La crisi umanitaria a Gaza va attribuita ad Hamas, che sottrae gli aiuti destinati ai civili. A tal riguardo, il leader del governo di Tel Aviv ha mostrato l’immagine di tonnellate di aiuti non ritirati, che Israele ha permesso di far entrare tramite il valico di Kerem Shalom. Ma ha anche fatto riferimento a un piano in tre fasi per aumentare gli aiuti: prevede la designazione di corridoi sicuri per la distribuzione, l’aumento dei punti di distribuzione gestiti dalla Gazan Humanitarian Foundation e più lanci aerei.
L’ATTACCO AI GIORNALISTI
Per quanto concerne gli ostaggi, Netanyahu ritiene che siano gli unici ad essere “deliberatamente affamati” a Gaza. Ed è stato a questo punto che ha ribadito lo scopo della conferenza, quello di “smascherare le menzogne” che si stanno diffondendo in tutto il mondo, e l’antisemitismo, visto che “ogni massacro del popolo ebraico è stato preceduto da una massiccia diffamazione“.

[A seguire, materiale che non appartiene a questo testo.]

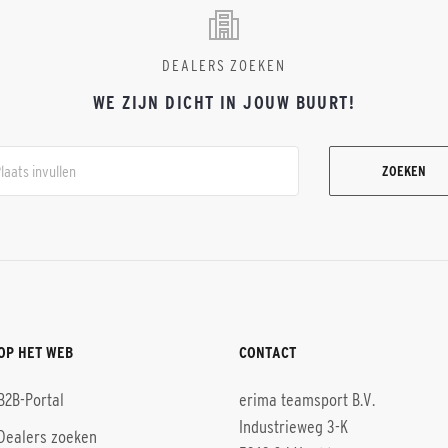
DEALERS ZOEKEN
WE ZIJN DICHT IN JOUW BUURT!
ZOEKEN
OP HET WEB
CONTACT
B2B-Portal
erima teamsport B.V.
Industrieweg 3-K
Dealers zoeken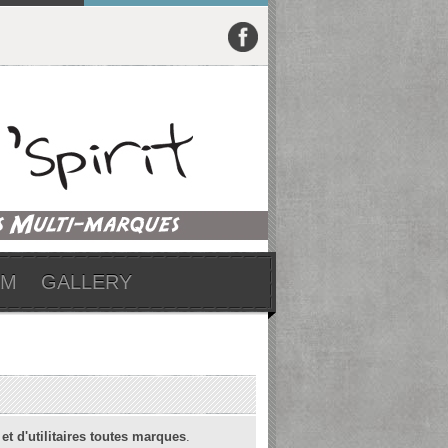
UM
GALLERY
 et d'utilitaires toutes marques
.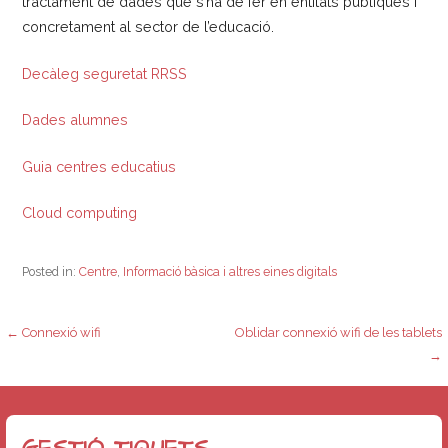
tractament de dades que s’ha de fer en entitats públiques i
concretament al sector de l’educació.
Decàleg seguretat RRSS
Dades alumnes
Guia centres educatius
Cloud computing
Posted in:
Centre
,
Informació bàsica i altres eines digitals
Navegació
← Connexió wifi
Oblidar connexió wifi de les tablets
→
d'entrades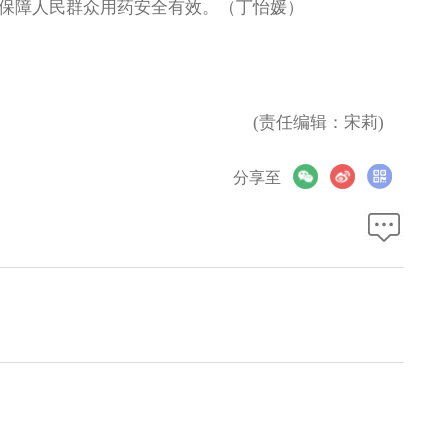
保障人民群众用药安全有效。（丁怡媛）
(责任编辑：宋莉)
分享至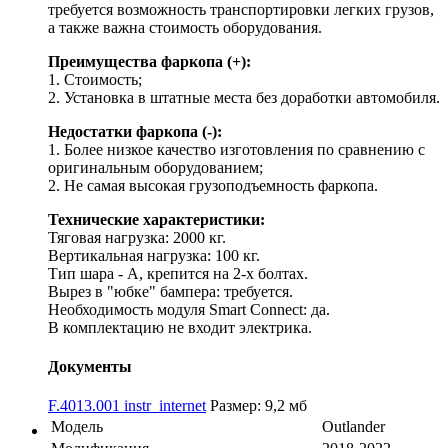
требуется возможность транспортировки легких грузов,
а также важна стоимость оборудования.
Преимущества фаркопа (+):
1. Стоимость;
2. Установка в штатные места без доработки автомобиля.
Недостатки фаркопа (-):
1. Более низкое качество изготовления по сравнению с
оригинальным оборудованием;
2. Не самая высокая грузоподъемность фаркопа.
Технические характеристики:
Тяговая нагрузка: 2000 кг.
Вертикальная нагрузка: 100 кг.
Тип шара - A, крепится на 2-х болтах.
Вырез в "юбке" бампера: требуется.
Необходимость модуля Smart Connect: да.
В комплектацию не входит электрика.
Документы
F.4013.001 instr_internet
Размер: 9,2 мб
Модель
Outlander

Nel mirino finisce la stampa internazionale, che abbocca alla “propaganda di Hamas“. Ad esempio, il governo israeliano ha intenzione di far causa al New York Times per aver usato in prima pagina l’immagine di un bambino affamato che aveva anche problemi di salute pregressi, sostenendo che la madre e il fratello sono in buona salute. Ma ha anche accusato il giornale di aver nascosto una rettifica.

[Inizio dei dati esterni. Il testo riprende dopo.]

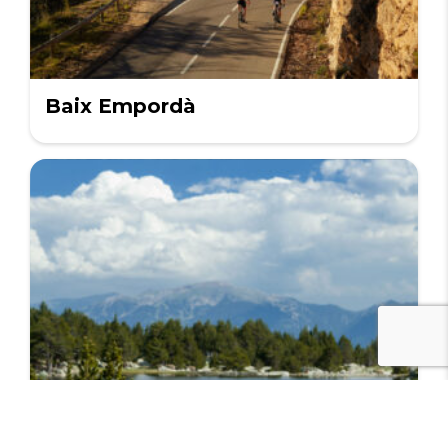
Baix Empordà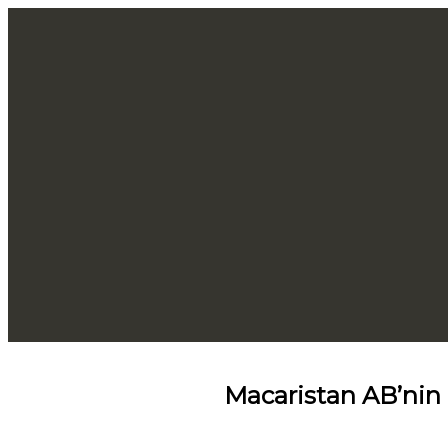
Macaristan AB’nin g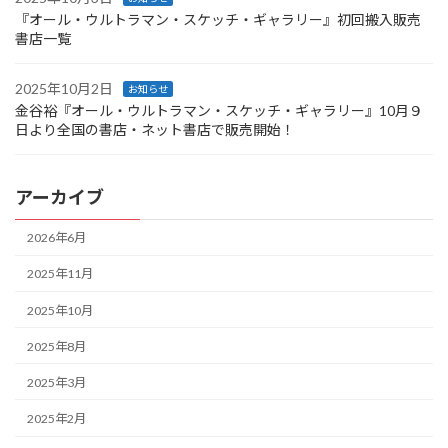
『オール・ウルトラマン・スケッチ・ギャラリー』初回搬入販売
書店一覧
2025年10月2日
お知らせ
金谷裕『オール・ウルトラマン・スケッチ・ギャラリー』10月９
日より全国の書店・ネット書店で販売開始！
アーカイブ
2026年6月
2025年11月
2025年10月
2025年8月
2025年3月
2025年2月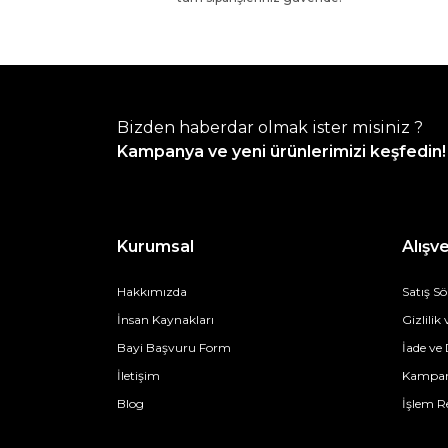
Bizden haberdar olmak ister misiniz ?
Kampanya ve yeni ürünlerimizi keşfedin!
Kurumsal
Alışve
Hakkımızda
Satış S
İnsan Kaynakları
Gizlilik
Bayi Başvuru Form
İade ve
İletişim
Kampan
Blog
İşlem R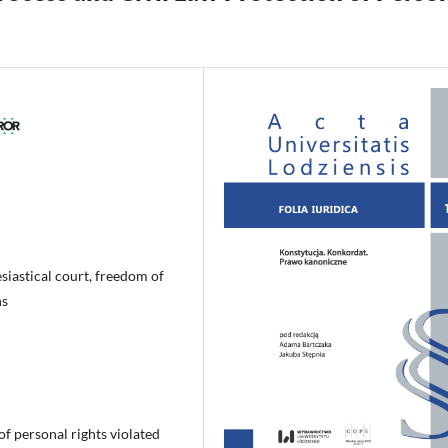
esiastical court, freedom of
ns
of personal rights violated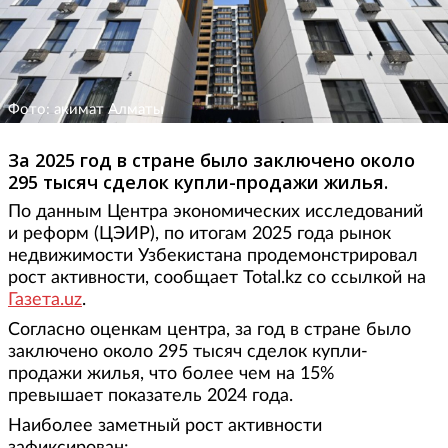
Фото: акимат Алматы
За 2025 год в стране было заключено около
295 тысяч сделок купли-продажи жилья.
По данным Центра экономических исследований
и реформ (ЦЭИР), по итогам 2025 года рынок
недвижимости Узбекистана продемонстрировал
рост активности, сообщает Total.kz со ссылкой на
Газета.uz
.
Согласно оценкам центра, за год в стране было
заключено около 295 тысяч сделок купли-
продажи жилья, что более чем на 15%
превышает показатель 2024 года.
Наиболее заметный рост активности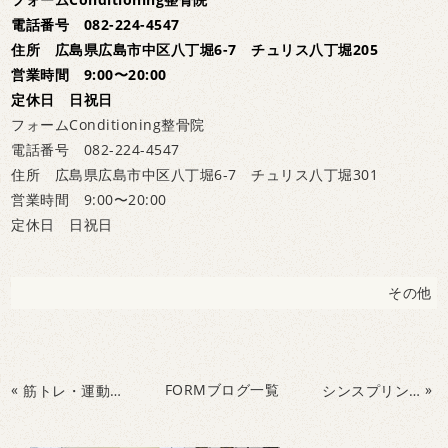
電話番号 082-224-4547
住所 広島県広島市中区八丁堀6-7 チュリス八丁堀205
営業時間 9:00〜20:00
定休日 日祝日
フォームConditioning整骨院
電話番号 082-224-4547
住所 広島県広島市中区八丁堀6-7 チュリス八丁堀301
営業時間 9:00〜20:00
定休日 日祝日
その他
«
FORMブログ一覧
»
筋トレ・運動の疑問。筋肉痛が無いから効いていない？？
シンスプリントで悩まれている方。早めの処置が大切です。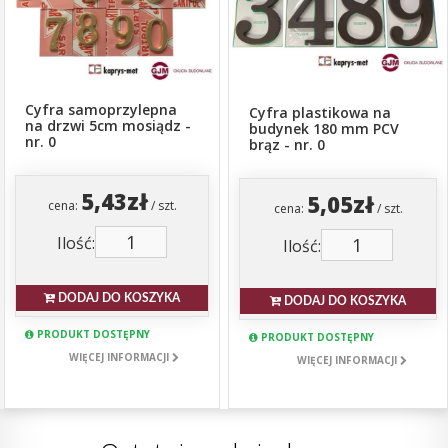
Cyfra samoprzylepna
Cyfra plastikowa na
na drzwi 5cm mosiądz -
budynek 180 mm PCV
nr. 0
brąz - nr. 0
5,43zł
5,05zł
cena:
/ szt.
cena:
/ szt.
Ilość:
Ilość:
DODAJ DO KOSZYKA
DODAJ DO KOSZYKA
PRODUKT DOSTĘPNY
PRODUKT DOSTĘPNY
WIĘCEJ INFORMACJI
WIĘCEJ INFORMACJI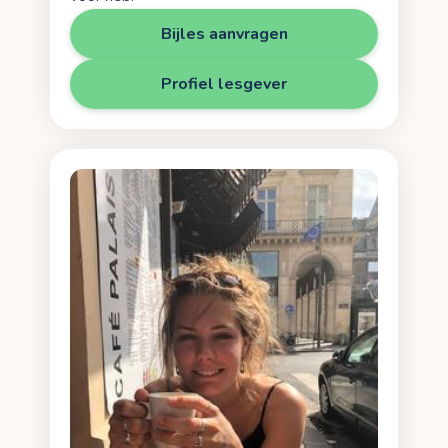
Bijles aanvragen
Profiel lesgever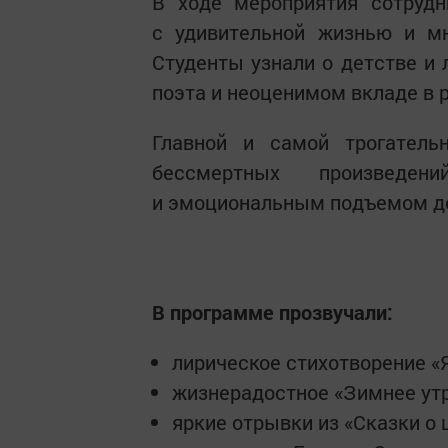
В ходе мероприятия сотрудн
с удивительной жизнью и мн
Студенты узнали о детстве и 
поэта и неоценимом вкладе в р
Главной и самой трогатель
бессмертных произведе
и эмоциональным подъемом д
В программе прозвучали:
лирическое стихотворение «Я
жизнерадостное «Зимнее утр
яркие отрывки из «Сказки о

Dunque, ha condannato la copertura mediatica sulla fame a Gaza paragonandola alle “maligne menzogne che venivano raccontate sul popolo ebraico nel Medioevo“. Quando gli è stato chiesto in che modo il prolungamento della guerra contribuirà a riportare a casa gli ostaggi e quali siano i tempi previsti per la creazione di un nuovo gruppo di governo a Gaza, Netanyahu ha risposto che ci sono “diversi candidati” al vaglio per l’istituzione di una nuova “autorità di transizione“, aggiungendo che non vogliono restare a Gaza, ma assicurarsi che Hamas non sia presente.
IL MONITO DI UK E 4 PAESI EUROPEI
In quegli stessi minuti Regno Unito, Francia, Danimarca, Grecia e Slovenia hanno rilasciato una dichiarazione congiunta in cui condannano la decisione di Israele di espandere le operazioni a Gaza. Chiedono che il piano venga revocato prima della riunione del Consiglio di sicurezza delle Nazioni Unite di oggi, perché “rischia di violare il diritto internazionale umanitario” e “non contribuirà in alcun modo a garantire il ritorno degli ostaggi e rischia di mettere ulteriormente in pericolo la loro vita“. La dichiarazione chiede inoltre a Israele di revocare le restrizioni alla consegna degli aiuti.